I totally understand that ryzen are unlocked and might cost a bit less and offer less / same / more performance over "X" locked intel processor, but thats something we could not change, so deal with it and learn from this scenario or remain a noob and claim cr*ps about locked and unlocked processors without proper facts...


----------



## Deleted member 178884 (Jul 12, 2018)

Peche, Here's many reasons why ryzen is better:
-Soldered, no intel glue BS.
-Unlocked for the price of the locked intel cpu
-https://www.youtube.com/watch?v=RF0x9wWxXMM Near enough identical performance, and when overclocked the ryzen will pull ahead with ease. 
-AM4 upgradability (new amd cpus until 2020) - How's coffee lake upgradability going for you? Well it's getting replaced by z390 so enjoy that useless motherboard - you can't stick a new cpu in 2 years time like ryzen can. 
-Lower cpu utilisation 6 threads vs 12 threads
Why save money on the intel system when you can grab ryzen?

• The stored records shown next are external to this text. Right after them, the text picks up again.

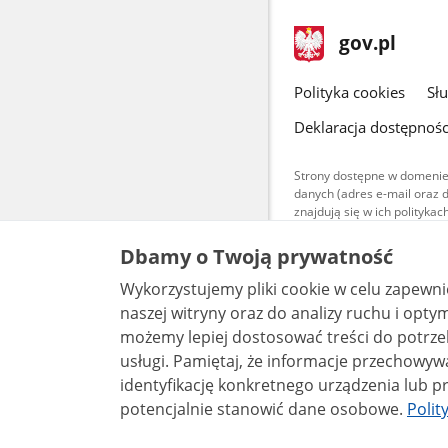
stopka
Strona
gov.pl
gov.pl
główna
gov.pl
Polityka cookies
Sł
Deklaracja dostępnośc
Strony dostępne w domenie
danych (adres e-mail oraz 
znajdują się w ich polityk
Treści teksto
Dbamy o Twoją prywatność
udostępniane
warunkach 4.0
Wykorzystujemy pliki cookie w celu zapewn
są udostępni
bez utworów z
naszej witryny oraz do analizy ruchu i optymalizacj
możemy lepiej dostosować treści do potrzeb
usługi. Pamiętaj, że informacje przechowywane w plikach cookie mogą pozwalać na
identyfikację konkretnego urządzenia lub pr
potencjalnie stanowić dane osobowe.
Polit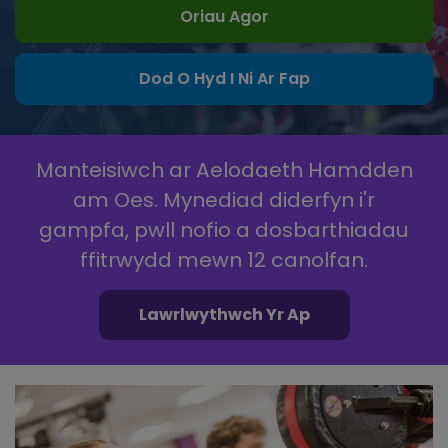
Oriau Agor
Dod O Hyd I Ni Ar Fap
Manteisiwch ar Aelodaeth Hamdden
am Oes. Mynediad diderfyn i'r
gampfa, pwll nofio a dosbarthiadau
ffitrwydd mewn 12 canolfan.
Lawrlwythwch Yr Ap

Intel fanboys are salty nowadays sadly, instead of fanboying a brand you should buy what's best for your use case - He wants to game and stream and those 6 additional threads will reduce performance impact and it will outperform the i5 with gaming+streaming at the same time.

Learn from this scenario? I'll tell you what I learnt:
-Your a die hard intel fanboy
-Ryzen is the better buy
I may learn more as your false facts and zero advice to the op intensifies, only time will tell.



peche said:


> intel is what it is and your comments will not change it, so deal with locked processors and different market segments or keep in a lie forever....
> I totally understand that ryzen are unlocked and might cost a bit less and offer less / same / more performance over "X" locked intel processor, but thats something we could not change, so deal with it and learn from this scenario or remain a noob and claim cr*ps about locked and unlocked processors without proper facts...

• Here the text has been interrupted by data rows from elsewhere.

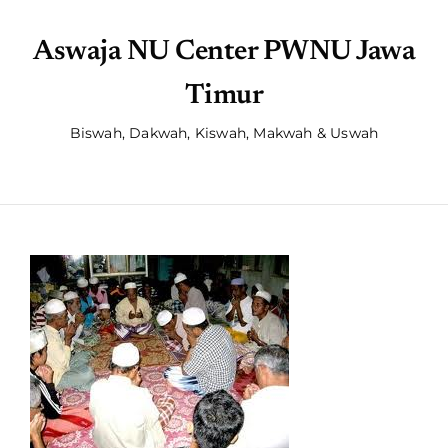
Aswaja NU Center PWNU Jawa
Timur
Biswah, Dakwah, Kiswah, Makwah & Uswah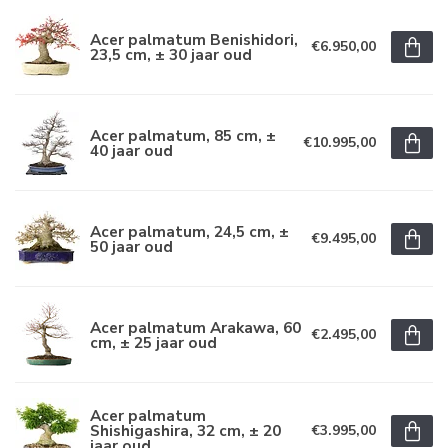
Acer palmatum Benishidori,
€6.950,00
23,5 cm, ± 30 jaar oud
Acer palmatum, 85 cm, ±
€10.995,00
40 jaar oud
Acer palmatum, 24,5 cm, ±
€9.495,00
50 jaar oud
Acer palmatum Arakawa, 60
€2.495,00
cm, ± 25 jaar oud
Acer palmatum
Shishigashira, 32 cm, ± 20
€3.995,00
jaar oud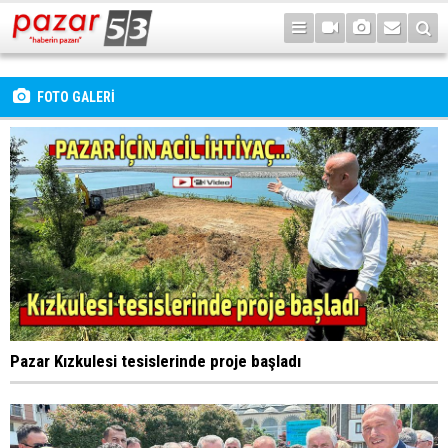
FOTO GALERİ
Pazar Kızkulesi tesislerinde proje başladı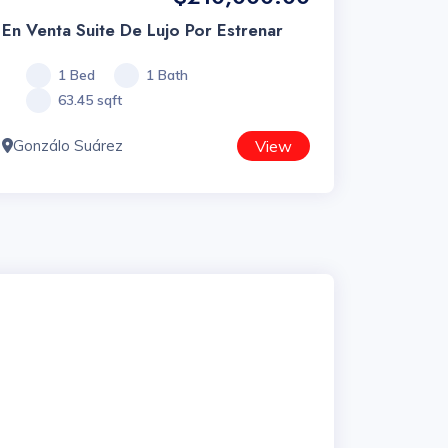
En Venta Suite De Lujo Por Estrenar
1 Bed
1 Bath
63.45 sqft
Gonzálo Suárez
View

Locked and Unlocked cpus are no "market sector" - Intel made it a market sector because blind sheep remain loyal - AMD has upped their game and is heading to dominate that market sector since the sheep are slowly waking up to the reality - Ironically I'm a far bigger intel user than you ever will be - I buy what meets my needs like my x5650, 6600k and my 7740x (need x299 mobo) And ryzen is perfect for the low/mid end sector. The i5 is irrelevant and can't yield a performance improvement from overclocking.

https://www.google.co.uk/search?biw...0k1j0i24k1.0.TosAFseurKU#imgrc=c9Y2_N9olskNiM:
Here you go - Ryzen takes the victory in multi thread without overclocking even and comes close in single core - Oh and that's the 1600 with a smaller oc yield. The 1600x will crush the i5 8400 easily and your advising is awful since ironically your asking me to put out facts and you haven't shown one, Your advising is the equivalent of telling someone to grab a i5 over the same priced but better i7  - zero sense and plain stupid, I'd take 6c12t over 6c6t any day - my x5650 performs dead close to the ryzen 5 1600 and that's when intel wasn't pulling the same BS.


----------



## peche (Jul 12, 2018)

lol... seriusly if the topic or one of my responses offended you i do offer an apologize, as owner and systems builder of amd and intel i totally understand the performance given by the 2 competitors and also understand and deal with both options, own both options and always try to help people, the point here is your lack of reading comprehension here, im not stating to get one of the given examples, im trying to comprehend why the f*ck you claim a product shitty or bad cuz you dont like it, thats the problem here, and my participation here ends, if you want to discuss it feel free to sent pm, cuz im not interesting to deal with a child that only knows to to say i love ryzen, support me or you are a fan boy ... so, have a great day.

Regards


----------



## Deleted member 178884 (Jul 12, 2018)

peche said:


> im trying to comprehend why the f*ck you claim a product shitty or bad cuz you dont like it, thats the problem here, and my participation here ends, if you want to discuss it feel free to sent pm, cuz im not interesting to deal with a child that only knows to to say i love ryzen, support me or you are a fan boy ... so, have a great day.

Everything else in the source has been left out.